Task statement: Report how many lines in the material hold the word "istemiyle". No other content is required.

Records supplied:
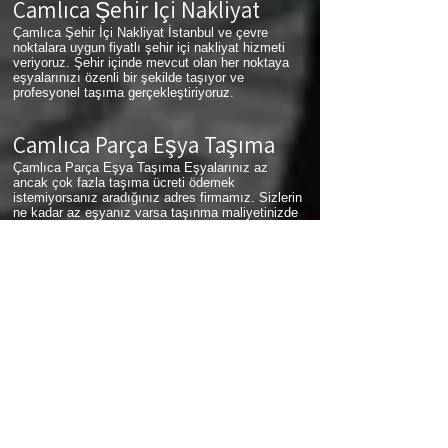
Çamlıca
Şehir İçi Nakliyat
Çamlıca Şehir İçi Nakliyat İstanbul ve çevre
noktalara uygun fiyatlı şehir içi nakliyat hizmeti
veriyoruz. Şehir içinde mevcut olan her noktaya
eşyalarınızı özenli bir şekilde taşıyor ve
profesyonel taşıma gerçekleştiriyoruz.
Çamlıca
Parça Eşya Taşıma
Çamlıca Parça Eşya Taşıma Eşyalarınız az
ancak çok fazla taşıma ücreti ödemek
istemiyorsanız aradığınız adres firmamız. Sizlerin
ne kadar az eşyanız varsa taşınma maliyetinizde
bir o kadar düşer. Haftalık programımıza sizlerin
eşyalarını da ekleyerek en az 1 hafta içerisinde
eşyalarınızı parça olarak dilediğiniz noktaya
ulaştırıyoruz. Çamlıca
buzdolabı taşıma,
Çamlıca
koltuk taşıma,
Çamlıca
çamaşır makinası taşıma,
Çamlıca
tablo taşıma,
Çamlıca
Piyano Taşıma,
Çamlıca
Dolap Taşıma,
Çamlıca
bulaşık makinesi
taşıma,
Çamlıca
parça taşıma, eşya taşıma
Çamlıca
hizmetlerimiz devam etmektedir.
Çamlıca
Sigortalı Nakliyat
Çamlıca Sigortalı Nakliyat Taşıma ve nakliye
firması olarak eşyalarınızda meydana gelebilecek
---
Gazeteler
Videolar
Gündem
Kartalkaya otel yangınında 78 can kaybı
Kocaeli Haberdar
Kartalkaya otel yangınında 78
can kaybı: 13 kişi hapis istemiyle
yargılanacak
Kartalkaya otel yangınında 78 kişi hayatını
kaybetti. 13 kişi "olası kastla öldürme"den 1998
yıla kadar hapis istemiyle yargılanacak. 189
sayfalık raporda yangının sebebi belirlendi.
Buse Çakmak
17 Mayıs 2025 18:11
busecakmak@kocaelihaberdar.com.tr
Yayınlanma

Completed exercise: 2